A

David

Darling

saxhorn

saxhorn

The saxhorns are a family of seven brass instruments based on the inventions of Adolphe Sax in the 1840s. They are keyed alternately in E♭ and B♭ in the same way as saxophones.

 

Sax's instruments were made of brass, with conical bores finished off by a flared bell; the tubing sections directly linked to the valves were cylindrically bore. In general the main tubing section looks like large trumpets except that the bell always points upwards. Like all brass instruments, the mouthpiece is cup-shaped and sound is created from the player buzzing his lips together.

 

The E♭ soprano is today seen as the E♭ cornet, the B♭ contralto has disappeared, the E♭ alto is better known today as the tenor horn, the E♭ baritone is the modern baritone, the B♭ bass is the euphonium, and below that are the E♭ and B♭ contrebasse saxhorns.

 


History of the saxhorn

The early part of the 19th century was a rich period for the development of instruments; many designs dating from this period are now established as the standard forms. The brass world was no exception.

 

Adolphe Sax, a man with business acumen and a fascination with design, was quick to seize on these developments. Having found major success with his patented saxophone family in the 1840s, he moved from Brussels to Paris, where he rapidly established himself as an instrument-maker to be reckoned with.

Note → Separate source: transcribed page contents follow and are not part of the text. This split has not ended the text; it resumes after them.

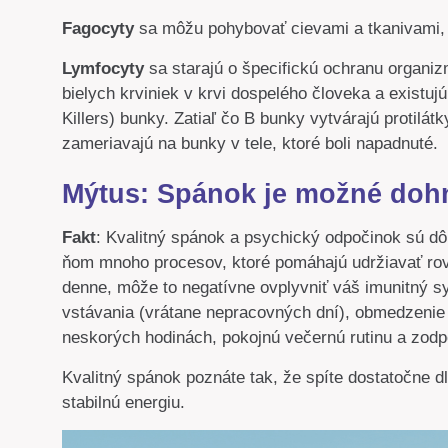
Fagocyty
sa môžu pohybovať cievami a tkanivami, a
Lymfocyty
sa starajú o špecifickú ochranu organiz
bielych krviniek v krvi dospelého človeka a existuj
Killers) bunky. Zatiaľ čo B bunky vytvárajú protil
zameriavajú na bunky v tele, ktoré boli napadnuté.
Mýtus: Spánok je možné doh
Fakt
: Kvalitný spánok a psychický odpočinok sú d
ňom mnoho procesov, ktoré pomáhajú udržiavať rov
denne, môže to negatívne ovplyvniť váš imunitný 
vstávania (vrátane nepracovných dní), obmedzenie
neskorých hodinách, pokojnú večernú rutinu a zodp
Kvalitný spánok poznáte tak, že spíte dostatočne d
stabilnú energiu.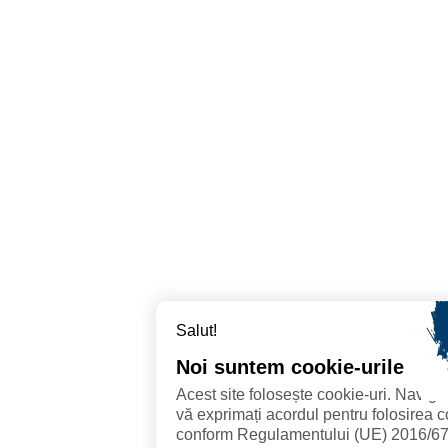
Salut!
Noi suntem cookie-urile
Acest site folosește cookie-uri. Navig
vă exprimați acordul pentru folosirea c
conform Regulamentului (UE) 2016/679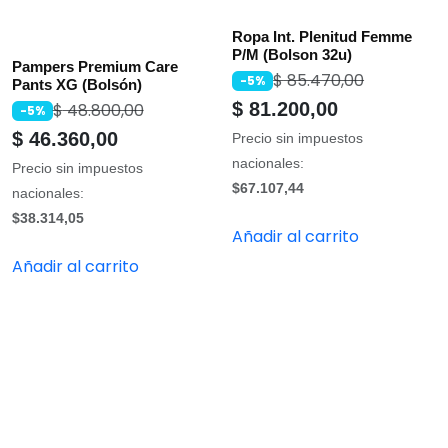
Ropa Int. Plenitud Femme
P/M (Bolson 32u)
Pampers Premium Care
$
85.470,00
-5%
Pants XG (Bolsón)
$
81.200,00
$
48.800,00
-5%
$
46.360,00
Precio sin impuestos
nacionales:
Precio sin impuestos
$67.107,44
nacionales:
$38.314,05
Añadir al carrito
Añadir al carrito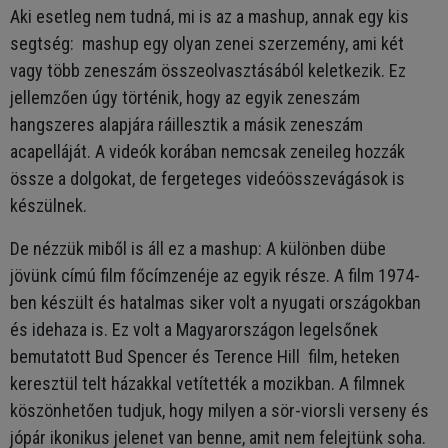
Aki esetleg nem tudná, mi is az a mashup, annak egy kis
segtség: mashup egy olyan zenei szerzemény, ami két
vagy több zeneszám összeolvasztásából keletkezik. Ez
jellemzően úgy történik, hogy az egyik zeneszám
hangszeres alapjára ráillesztik a másik zeneszám
acapelláját. A videók korában nemcsak zeneileg hozzák
össze a dolgokat, de fergeteges videóösszevágások is
készülnek.
De nézzük miből is áll ez a mashup: A különben dübe
jövünk címú film főcímzenéje az egyik része. A film 1974-
ben készült és hatalmas siker volt a nyugati országokban
és idehaza is. Ez volt a Magyarországon legelsőnek
bemutatott Bud Spencer és Terence Hill film, heteken
keresztül telt házakkal vetítették a mozikban. A filmnek
köszönhetően tudjuk, hogy milyen a sör-viorsli verseny és
jópár ikonikus jelenet van benne, amit nem felejtünk soha.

His next move was to create a family of brass instruments based around the valve system, and in 1845 he applied for a patent for his new designs. Ever keen to seize an opportunity, Sax saw his instruments as a means of reinvigorating the wilting tradition of French military music. He organized a public contest between an established military band and a group of his new instruments in the presence of the Minister of War, as a result of which the saxhorns were officially adopted.

 

This was not quite the coup Sax had hoped for, however, since a number of well-established manufacturers contested his claim to originality. Their concerns were well founded since the essential components of the saxhorn – the mouthpiece, bore, and valve system – were already in use elsewhere. Sax played another trump card in persuading the Distin family quintet, the leading British brass quintet of the time, to adopt his instruments. The backing of the Distin family inevitably led to the saxhorn taking off in Britain; in 1853, the first major brass-band competition was won by a group all playing saxhorns.

 

There is considerable confusion about the term 'saxhorn'. Adoplhe Sax himself used it only once and it is claimed that Henry Distin was the term's source. Distin also contributed to the confusion, since he held the franchise for Sax's instruments for the 1840s until the late 1850s. When he lost the franchise, however, he continued to sell instruments that bore a strong resemblance to Sax's, but were referred to 'flugel horns', 'euphonions', and 'tubas'.